I come from a small community. I didn’t grow up in a small town; we lived on the outskirts of the sprawling suburbs of the metro Vancouver area. But it was a small Christian community within the community. The kind of place where everyone knows someone who knows everyone. If you’re not actually biologically related, it wouldn’t take long to find some sort of connection between you and nearly every last person around. I’m sure some of you are familiar with that scenario and there’s something both incredibly comforting and intolerably stifling about it.
I never gave it much thought until I got a little older. Once I did, I started imagining my escape. But life didn’t really work out that way. By the time I graduated from high school those huge universities were far enough out of my reach as to seem impossible to touch. I stayed closer to home, studying at the university nearby and setting my sights on an arts degree and a follow up program in magazine publishing—in another university but still within driving distance of home. I also started spending a lot of time with a certain boy. By the time I finished my arts degree we were engaged, and when I finished the publishing program we were married. I settled into a life that looked a lot more like the one I was trying to avoid than the one I had imagined.

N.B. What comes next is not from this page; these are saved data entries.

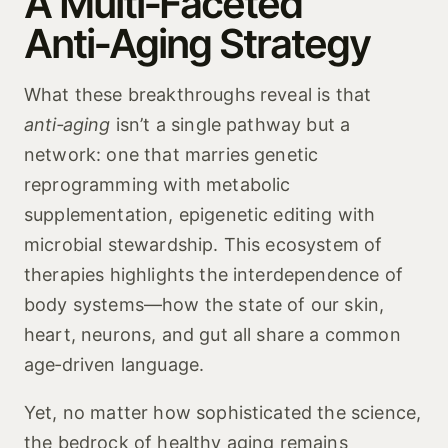
A Multi‑Faceted
Anti‑Aging Strategy
What these breakthroughs reveal is that
anti‑aging
isn’t a single pathway but a
network: one that marries genetic
reprogramming with metabolic
supplementation, epigenetic editing with
microbial stewardship. This ecosystem of
therapies highlights the interdependence of
body systems—how the state of our skin,
heart, neurons, and gut all share a common
age‑driven language.
Yet, no matter how sophisticated the science,
the bedrock of healthy aging remains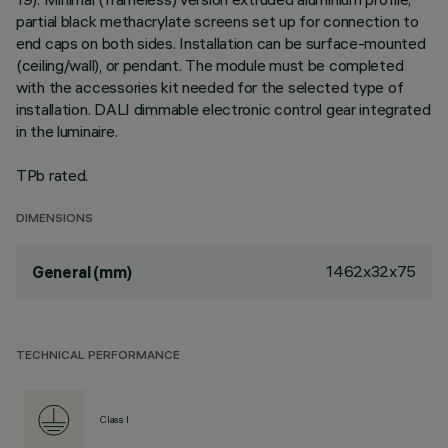
partial black methacrylate screens set up for connection to
end caps on both sides. Installation can be surface-mounted
(ceiling/wall), or pendant. The module must be completed
with the accessories kit needed for the selected type of
installation. DALI dimmable electronic control gear integrated
in the luminaire.
TPb rated.
DIMENSIONS
1462x32x75
General (mm)
TECHNICAL PERFORMANCE
Class I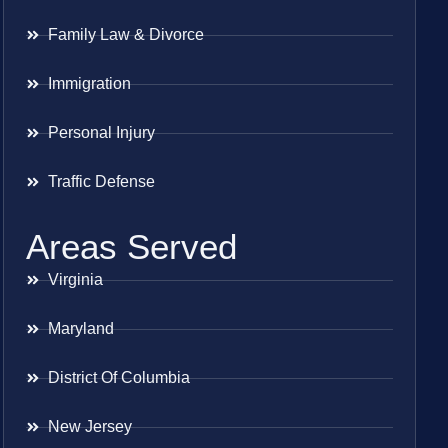
Family Law & Divorce
Immigration
Personal Injury
Traffic Defense
Areas Served
Virginia
Maryland
District Of Columbia
New Jersey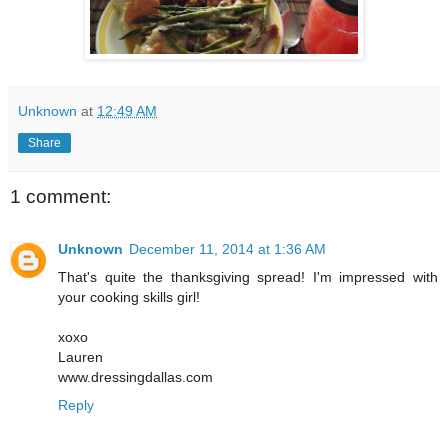
Unknown
at
12:49 AM
Share
1 comment:
Unknown
December 11, 2014 at 1:36 AM
That's quite the thanksgiving spread! I'm impressed with
your cooking skills girl!
xoxo
Lauren
www.dressingdallas.com
Reply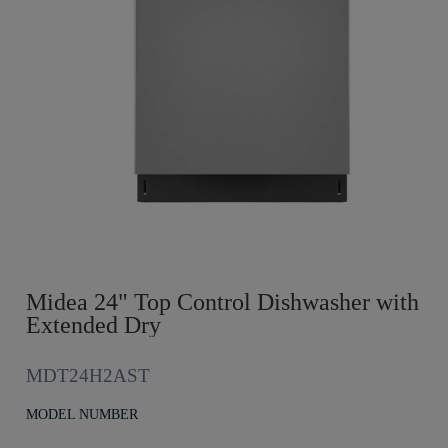
Midea 24" Top Control Dishwasher with
Extended Dry
MDT24H2AST
MODEL NUMBER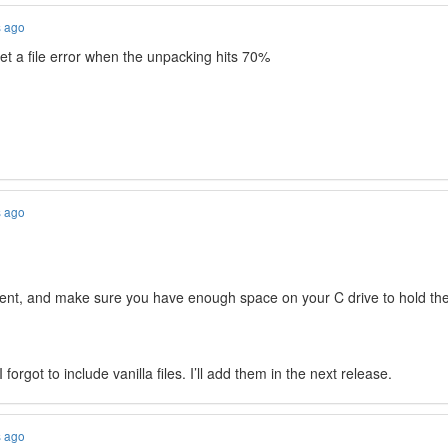
s ago
get a file error when the unpacking hits 70%
s ago
rrent, and make sure you have enough space on your C drive to hold th
orgot to include vanilla files. I’ll add them in the next release.
s ago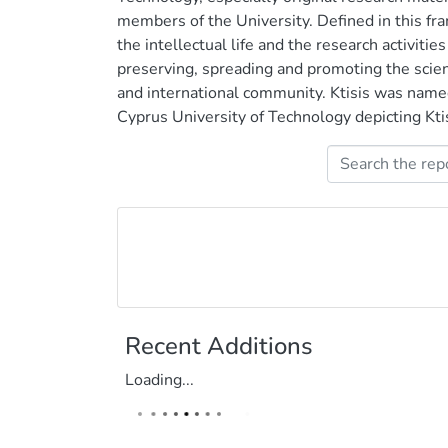
members of the University. Defined in this f
the intellectual life and the research activities
preserving, spreading and promoting the scient
and international community. Ktisis was name
Cyprus University of Technology depicting Ktisi
Recent Additions
Loading...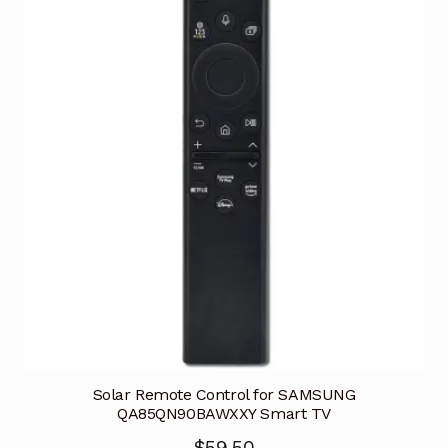
Solar Remote Control for SAMSUNG
QA85QN90BAWXXY Smart TV
$
59.50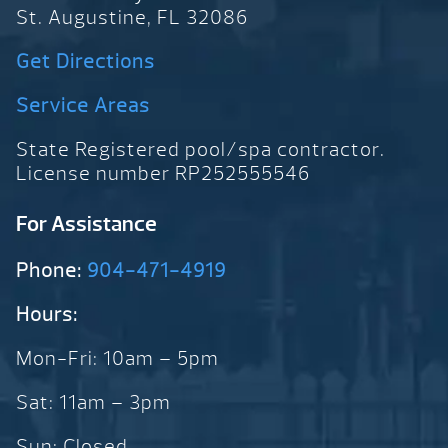
St. Augustine, FL 32086
Get Directions
Service Areas
State Registered pool/spa contractor.
License number RP252555546
For Assistance
Phone:
904-471-4919
Hours:
Mon-Fri: 10am – 5pm
Sat: 11am – 3pm
Sun: Closed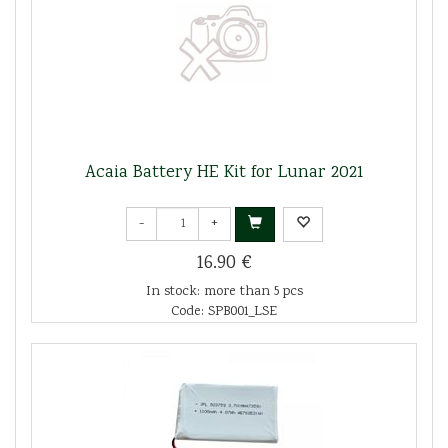
Acaia Battery HE Kit for Lunar 2021
-
+
16.90 €
In stock: more than 5 pcs
Code: SPB001_LSE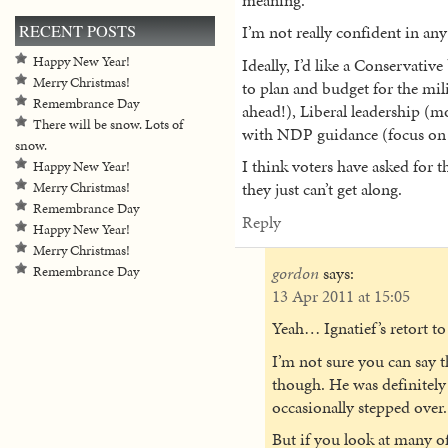
RECENT POSTS
I’m not really confident in any
Happy New Year!
Ideally, I’d like a Conservati
Merry Christmas!
to plan and budget for the mili
Remembrance Day
ahead!), Liberal leadership (
There will be snow. Lots of
with NDP guidance (focus on C
snow.
I think voters have asked for th
Happy New Year!
they just can’t get along.
Merry Christmas!
Remembrance Day
Reply
Happy New Year!
Merry Christmas!
gordon
says:
Remembrance Day
13 Apr 2011 at 15:05
Yeah… Ignatief’s retort t
I’m not sure you can say t
though. He was definitely 
occasionally stepped over. 
But if you look at many of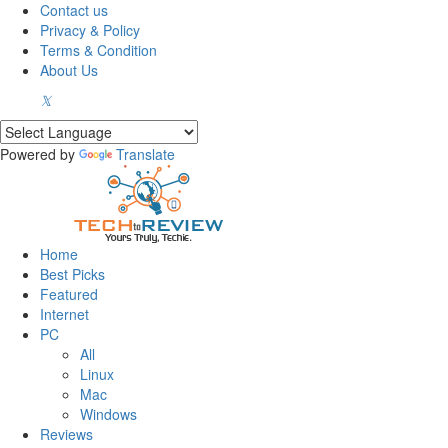
Contact us
Privacy & Policy
Terms & Condition
About Us
Powered by
Translate
Home
Best Picks
Featured
Internet
PC
All
Linux
Mac
Windows
Reviews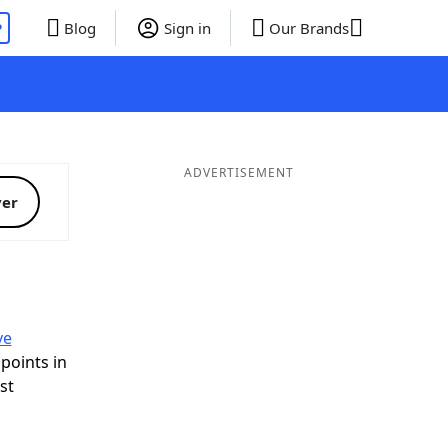
P
Blog
Sign in
Our Brands
ADVERTISEMENT
ver
ve
 points in
ist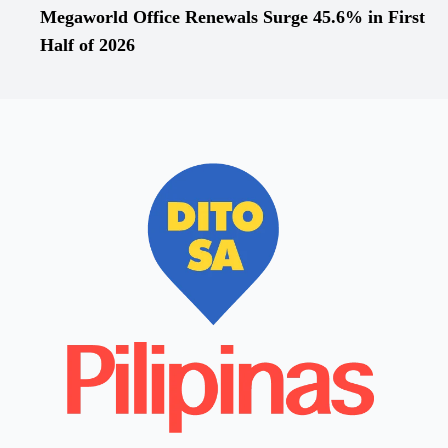
Megaworld Office Renewals Surge 45.6% in First
Half of 2026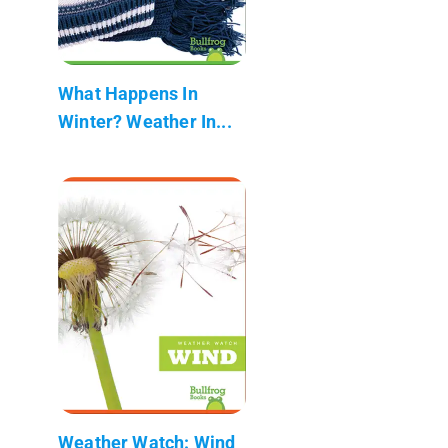
What Happens In
Winter? Weather In...
Weather Watch: Wind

Then something changed. I got sick with what at first seemed like a slightly life-disrupting illness. Within a year I had logged one major surgery, weeks of hospital stays, and countless medications and had lost over 40 pounds. And—along with our family and friends—that community that I wanted so badly to escape from kept us afloat. Cards, meals, visits, prayers and well wishes; I was thankful for each and every one. Even when the question was, “How are you doing?” and the answer was “Terrible.” I was still thankful that they had taken the time to ask.
So when I started to emerge from that darkness and into some semblance of a normal life, what did I do? I ran. We didn’t run very far, but I still felt terrible. It was like I had said, “Thanks for everything but we’re probably going to be OK now.” But at the time, I just wanted to look around and see more than reminders of my sickness.
Now as we’re dreaming up ways to go even farther, I come back to that teenaged desire. What is it that makes me want to go? Part of it is a longing to see the world, experience different cultures, and expand my own understanding. To some extent the idea of leaving means I can leave parts of myself behind. I can try on new parts to see how they fit. But leaving also makes room for escaping accountability. And I’m not always great with accountability.
I know that this isn’t the most appealing trait, which is part of why this is hard for me to write. I also don’t want you to think that I’m ashamed of where I’m from. But sometimes honesty—and mass accountability—are necessary. Because I don’t think I’m the only one with the desire to go. And that desire is often what keeps us from digging into a community, from investing in others, and from experiencing the little joys and frustrations of living as an everyday Christian.
Those little joys and frustrations are the things that I’m trying to build—whether that’s in the community I came from, or the one I find myself in now. Living through the awkwardness and the difficulties and the boredom is the only way to form true relationships. And in the end, the only way to really experience community.